What do the lines from the one containing "LET’S TALK NFT" through the end of the entries say? Quote them exactly, and only them.

┌─ Task inputs

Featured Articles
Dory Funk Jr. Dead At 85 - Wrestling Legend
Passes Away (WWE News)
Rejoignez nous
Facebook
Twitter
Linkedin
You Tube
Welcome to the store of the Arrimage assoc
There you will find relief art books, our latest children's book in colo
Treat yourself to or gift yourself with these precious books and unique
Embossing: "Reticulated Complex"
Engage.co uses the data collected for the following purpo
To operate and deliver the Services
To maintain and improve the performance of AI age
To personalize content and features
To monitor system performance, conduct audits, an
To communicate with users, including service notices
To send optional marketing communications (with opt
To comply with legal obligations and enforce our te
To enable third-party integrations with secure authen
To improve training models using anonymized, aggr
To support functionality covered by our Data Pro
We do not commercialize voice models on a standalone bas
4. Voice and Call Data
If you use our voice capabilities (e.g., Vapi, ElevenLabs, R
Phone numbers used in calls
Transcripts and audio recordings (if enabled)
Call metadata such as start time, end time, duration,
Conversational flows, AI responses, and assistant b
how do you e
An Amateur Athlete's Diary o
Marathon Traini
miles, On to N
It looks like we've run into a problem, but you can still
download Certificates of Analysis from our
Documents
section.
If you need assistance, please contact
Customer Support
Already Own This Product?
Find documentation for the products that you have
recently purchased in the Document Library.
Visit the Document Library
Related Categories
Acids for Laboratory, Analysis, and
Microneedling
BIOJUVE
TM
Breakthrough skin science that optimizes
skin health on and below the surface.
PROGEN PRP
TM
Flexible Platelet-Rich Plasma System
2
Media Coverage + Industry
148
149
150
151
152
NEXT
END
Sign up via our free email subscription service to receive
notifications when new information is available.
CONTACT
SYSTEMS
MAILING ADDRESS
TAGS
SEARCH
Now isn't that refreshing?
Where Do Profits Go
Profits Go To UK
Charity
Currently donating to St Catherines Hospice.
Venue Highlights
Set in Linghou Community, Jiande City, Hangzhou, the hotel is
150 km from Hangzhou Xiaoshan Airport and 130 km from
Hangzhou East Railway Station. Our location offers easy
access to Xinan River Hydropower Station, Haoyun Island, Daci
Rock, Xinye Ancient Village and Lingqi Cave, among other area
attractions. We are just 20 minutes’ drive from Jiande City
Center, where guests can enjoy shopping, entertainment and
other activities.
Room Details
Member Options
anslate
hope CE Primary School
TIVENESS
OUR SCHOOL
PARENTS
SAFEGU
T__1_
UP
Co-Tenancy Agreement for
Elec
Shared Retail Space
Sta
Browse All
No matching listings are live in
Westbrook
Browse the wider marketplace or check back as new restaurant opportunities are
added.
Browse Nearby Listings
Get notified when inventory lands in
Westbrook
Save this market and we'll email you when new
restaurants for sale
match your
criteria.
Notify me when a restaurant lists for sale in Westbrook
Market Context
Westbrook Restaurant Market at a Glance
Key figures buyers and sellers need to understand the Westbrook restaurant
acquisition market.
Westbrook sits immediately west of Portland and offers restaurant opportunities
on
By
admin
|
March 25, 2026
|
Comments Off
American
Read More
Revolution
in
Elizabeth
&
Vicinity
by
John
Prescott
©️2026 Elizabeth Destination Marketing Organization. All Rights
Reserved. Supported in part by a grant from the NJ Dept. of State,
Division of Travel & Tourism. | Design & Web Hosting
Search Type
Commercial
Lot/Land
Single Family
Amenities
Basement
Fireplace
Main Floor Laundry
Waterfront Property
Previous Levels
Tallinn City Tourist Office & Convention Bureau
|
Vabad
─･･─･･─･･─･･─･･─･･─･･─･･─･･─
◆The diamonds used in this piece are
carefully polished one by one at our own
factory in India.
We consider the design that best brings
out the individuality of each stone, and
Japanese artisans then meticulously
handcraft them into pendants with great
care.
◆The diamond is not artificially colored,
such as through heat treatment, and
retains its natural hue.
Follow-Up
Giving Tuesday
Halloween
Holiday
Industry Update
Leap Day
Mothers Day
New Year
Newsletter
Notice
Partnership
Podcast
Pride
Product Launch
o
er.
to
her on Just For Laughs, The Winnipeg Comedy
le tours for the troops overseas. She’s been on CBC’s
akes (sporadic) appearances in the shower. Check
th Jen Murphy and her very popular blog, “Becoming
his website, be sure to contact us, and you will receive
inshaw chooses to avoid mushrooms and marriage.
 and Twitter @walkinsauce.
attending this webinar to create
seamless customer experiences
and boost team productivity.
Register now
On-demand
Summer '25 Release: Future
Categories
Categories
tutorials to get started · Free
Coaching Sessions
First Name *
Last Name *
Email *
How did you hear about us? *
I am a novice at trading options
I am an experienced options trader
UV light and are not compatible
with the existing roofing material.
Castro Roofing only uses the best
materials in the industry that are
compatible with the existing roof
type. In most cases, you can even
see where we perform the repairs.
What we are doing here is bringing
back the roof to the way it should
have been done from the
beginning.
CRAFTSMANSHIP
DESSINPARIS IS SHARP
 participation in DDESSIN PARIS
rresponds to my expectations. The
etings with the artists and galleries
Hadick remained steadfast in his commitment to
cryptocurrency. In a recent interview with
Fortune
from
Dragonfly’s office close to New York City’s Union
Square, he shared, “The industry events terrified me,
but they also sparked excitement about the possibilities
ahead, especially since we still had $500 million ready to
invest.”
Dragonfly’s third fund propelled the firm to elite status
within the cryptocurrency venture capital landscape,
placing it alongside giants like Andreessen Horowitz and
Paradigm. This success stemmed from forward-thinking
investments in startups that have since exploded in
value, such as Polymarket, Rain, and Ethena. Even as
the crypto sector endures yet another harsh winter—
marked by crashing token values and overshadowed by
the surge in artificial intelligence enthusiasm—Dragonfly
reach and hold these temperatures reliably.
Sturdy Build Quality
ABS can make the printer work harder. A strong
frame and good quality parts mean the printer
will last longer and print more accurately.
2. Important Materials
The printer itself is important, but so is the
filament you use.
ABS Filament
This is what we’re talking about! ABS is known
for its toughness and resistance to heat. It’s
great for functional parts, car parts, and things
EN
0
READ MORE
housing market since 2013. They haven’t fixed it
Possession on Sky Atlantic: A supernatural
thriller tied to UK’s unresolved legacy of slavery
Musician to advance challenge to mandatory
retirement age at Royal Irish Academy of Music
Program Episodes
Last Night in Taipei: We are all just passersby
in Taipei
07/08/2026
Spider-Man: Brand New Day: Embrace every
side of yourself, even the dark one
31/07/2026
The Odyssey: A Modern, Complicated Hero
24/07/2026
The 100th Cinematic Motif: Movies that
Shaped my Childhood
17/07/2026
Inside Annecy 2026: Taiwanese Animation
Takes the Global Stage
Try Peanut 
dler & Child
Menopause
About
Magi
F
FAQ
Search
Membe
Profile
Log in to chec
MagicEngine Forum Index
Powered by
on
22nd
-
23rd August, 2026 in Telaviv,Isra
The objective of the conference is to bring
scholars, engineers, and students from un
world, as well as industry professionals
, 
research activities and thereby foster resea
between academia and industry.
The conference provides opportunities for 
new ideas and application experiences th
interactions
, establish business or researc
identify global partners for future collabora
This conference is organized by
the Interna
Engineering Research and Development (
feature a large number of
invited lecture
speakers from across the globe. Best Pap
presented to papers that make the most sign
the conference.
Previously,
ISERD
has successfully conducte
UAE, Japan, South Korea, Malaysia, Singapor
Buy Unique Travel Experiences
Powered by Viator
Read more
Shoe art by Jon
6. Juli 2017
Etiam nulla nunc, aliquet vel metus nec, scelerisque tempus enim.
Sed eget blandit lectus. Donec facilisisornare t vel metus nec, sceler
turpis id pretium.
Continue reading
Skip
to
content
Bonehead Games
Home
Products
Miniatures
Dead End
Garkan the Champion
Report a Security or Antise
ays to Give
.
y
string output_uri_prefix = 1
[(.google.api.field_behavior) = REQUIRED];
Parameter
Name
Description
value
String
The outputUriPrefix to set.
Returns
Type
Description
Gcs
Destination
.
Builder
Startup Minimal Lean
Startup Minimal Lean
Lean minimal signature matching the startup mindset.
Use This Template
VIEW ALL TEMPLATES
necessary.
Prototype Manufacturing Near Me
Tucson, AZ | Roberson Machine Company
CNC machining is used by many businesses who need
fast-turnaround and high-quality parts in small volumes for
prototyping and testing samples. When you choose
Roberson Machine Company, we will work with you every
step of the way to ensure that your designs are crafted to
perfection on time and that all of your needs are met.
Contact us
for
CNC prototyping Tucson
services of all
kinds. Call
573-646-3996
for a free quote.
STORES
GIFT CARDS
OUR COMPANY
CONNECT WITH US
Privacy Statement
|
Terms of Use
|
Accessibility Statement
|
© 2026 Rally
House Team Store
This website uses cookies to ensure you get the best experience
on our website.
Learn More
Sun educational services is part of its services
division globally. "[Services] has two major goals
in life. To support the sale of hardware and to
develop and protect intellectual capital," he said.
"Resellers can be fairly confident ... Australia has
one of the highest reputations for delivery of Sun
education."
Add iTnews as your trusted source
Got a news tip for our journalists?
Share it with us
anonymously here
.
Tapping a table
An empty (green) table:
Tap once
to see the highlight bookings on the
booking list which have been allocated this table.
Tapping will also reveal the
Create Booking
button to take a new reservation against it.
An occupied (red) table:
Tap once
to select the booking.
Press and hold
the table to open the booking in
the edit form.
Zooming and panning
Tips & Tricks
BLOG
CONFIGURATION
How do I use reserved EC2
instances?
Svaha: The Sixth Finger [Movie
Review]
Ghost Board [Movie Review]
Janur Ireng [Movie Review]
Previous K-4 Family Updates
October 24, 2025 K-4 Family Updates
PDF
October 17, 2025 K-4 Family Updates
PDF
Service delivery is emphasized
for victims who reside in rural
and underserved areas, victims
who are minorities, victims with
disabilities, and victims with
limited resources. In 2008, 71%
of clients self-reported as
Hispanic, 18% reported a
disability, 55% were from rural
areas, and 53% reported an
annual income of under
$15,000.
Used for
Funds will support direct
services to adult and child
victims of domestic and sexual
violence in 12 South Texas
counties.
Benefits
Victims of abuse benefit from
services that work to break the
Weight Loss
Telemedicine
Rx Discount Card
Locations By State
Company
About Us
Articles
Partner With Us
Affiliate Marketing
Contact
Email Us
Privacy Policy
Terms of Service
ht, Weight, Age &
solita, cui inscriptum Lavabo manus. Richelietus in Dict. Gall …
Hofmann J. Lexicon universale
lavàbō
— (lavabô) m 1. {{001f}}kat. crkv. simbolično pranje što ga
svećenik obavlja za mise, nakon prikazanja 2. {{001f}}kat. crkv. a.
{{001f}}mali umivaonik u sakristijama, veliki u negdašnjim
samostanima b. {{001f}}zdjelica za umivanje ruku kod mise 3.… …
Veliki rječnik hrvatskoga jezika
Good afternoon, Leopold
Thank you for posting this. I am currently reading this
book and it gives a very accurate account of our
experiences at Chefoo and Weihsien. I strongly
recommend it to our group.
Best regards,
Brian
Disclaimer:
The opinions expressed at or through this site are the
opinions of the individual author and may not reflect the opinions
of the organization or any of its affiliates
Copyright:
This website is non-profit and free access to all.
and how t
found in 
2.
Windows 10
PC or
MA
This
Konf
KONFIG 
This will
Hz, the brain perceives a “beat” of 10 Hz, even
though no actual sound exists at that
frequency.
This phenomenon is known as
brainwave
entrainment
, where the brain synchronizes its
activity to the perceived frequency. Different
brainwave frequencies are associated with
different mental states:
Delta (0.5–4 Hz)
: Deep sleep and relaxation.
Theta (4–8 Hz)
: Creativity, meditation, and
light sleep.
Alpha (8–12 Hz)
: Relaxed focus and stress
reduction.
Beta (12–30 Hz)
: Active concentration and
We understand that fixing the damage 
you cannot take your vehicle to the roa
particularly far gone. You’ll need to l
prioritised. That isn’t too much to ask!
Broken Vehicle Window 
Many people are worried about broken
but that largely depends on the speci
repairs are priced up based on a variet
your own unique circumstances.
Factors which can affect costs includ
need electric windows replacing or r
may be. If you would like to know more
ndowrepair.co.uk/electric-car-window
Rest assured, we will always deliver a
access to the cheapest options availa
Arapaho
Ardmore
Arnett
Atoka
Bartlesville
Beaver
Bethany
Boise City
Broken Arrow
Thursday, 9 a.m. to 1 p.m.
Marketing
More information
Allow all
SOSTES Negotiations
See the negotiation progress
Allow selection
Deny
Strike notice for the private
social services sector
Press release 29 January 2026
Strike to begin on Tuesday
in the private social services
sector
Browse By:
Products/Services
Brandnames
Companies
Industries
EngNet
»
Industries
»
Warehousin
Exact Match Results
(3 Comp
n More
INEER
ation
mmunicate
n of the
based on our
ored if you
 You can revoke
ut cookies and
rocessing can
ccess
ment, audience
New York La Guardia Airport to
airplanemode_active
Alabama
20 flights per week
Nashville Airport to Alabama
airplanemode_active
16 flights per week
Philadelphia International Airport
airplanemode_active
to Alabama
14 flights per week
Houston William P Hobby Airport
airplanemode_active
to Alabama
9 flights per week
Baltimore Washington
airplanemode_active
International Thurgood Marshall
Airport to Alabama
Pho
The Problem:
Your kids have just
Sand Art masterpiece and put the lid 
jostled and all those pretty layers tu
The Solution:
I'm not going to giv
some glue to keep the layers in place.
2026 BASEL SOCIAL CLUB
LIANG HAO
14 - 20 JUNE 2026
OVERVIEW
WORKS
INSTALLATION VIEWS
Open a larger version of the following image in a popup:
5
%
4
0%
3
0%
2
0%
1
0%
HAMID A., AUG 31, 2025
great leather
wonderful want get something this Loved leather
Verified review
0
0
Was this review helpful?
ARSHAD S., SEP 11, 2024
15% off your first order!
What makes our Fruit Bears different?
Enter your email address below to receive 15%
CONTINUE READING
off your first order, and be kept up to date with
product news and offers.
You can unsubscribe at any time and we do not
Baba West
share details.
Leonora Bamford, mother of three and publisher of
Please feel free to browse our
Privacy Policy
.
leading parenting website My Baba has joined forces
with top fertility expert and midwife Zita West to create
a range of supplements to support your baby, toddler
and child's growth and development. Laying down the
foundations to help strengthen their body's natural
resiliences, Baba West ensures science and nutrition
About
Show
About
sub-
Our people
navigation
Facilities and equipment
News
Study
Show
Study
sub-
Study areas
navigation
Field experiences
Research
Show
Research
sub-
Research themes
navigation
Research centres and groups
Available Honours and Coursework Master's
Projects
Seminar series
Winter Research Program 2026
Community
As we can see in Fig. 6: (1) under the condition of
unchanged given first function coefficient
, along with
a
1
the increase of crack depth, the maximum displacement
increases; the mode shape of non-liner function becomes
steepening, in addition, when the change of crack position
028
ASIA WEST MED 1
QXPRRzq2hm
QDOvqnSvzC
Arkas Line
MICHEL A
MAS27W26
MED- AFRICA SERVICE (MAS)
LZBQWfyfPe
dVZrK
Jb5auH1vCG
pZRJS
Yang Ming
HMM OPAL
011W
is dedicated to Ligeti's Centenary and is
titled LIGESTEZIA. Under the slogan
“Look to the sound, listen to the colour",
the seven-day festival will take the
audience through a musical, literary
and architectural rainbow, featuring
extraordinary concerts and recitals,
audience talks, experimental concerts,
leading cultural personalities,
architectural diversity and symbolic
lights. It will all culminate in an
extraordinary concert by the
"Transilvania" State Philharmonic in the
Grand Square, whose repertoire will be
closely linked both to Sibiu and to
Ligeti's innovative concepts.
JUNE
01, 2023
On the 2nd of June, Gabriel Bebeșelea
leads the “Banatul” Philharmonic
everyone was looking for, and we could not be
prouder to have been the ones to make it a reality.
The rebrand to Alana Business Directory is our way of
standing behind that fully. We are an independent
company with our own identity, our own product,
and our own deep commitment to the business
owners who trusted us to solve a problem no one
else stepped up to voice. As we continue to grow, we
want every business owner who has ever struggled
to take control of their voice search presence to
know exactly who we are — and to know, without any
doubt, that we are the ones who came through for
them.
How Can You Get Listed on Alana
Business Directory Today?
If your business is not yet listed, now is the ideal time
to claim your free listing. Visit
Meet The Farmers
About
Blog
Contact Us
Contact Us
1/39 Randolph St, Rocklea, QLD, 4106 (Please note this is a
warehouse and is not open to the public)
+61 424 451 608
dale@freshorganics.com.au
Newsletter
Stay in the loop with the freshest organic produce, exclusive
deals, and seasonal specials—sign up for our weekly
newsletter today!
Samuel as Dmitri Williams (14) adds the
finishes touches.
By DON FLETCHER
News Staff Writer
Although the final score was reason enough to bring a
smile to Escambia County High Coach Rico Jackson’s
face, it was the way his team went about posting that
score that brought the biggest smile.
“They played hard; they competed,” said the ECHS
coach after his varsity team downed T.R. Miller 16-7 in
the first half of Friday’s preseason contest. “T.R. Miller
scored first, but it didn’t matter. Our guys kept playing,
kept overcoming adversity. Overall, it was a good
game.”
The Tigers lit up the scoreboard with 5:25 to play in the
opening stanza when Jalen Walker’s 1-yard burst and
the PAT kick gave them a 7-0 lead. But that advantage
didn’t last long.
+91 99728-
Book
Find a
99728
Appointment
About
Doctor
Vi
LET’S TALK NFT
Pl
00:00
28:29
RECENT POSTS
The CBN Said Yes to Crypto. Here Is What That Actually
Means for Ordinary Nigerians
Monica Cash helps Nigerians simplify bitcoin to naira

└─

= Worked solution =
LET’S TALK NFT
Pl
00:00
28:29
RECENT POSTS
The CBN Said Yes to Crypto. Here Is What That Actually
Means for Ordinary Nigerians
Monica Cash helps Nigerians simplify bitcoin to naira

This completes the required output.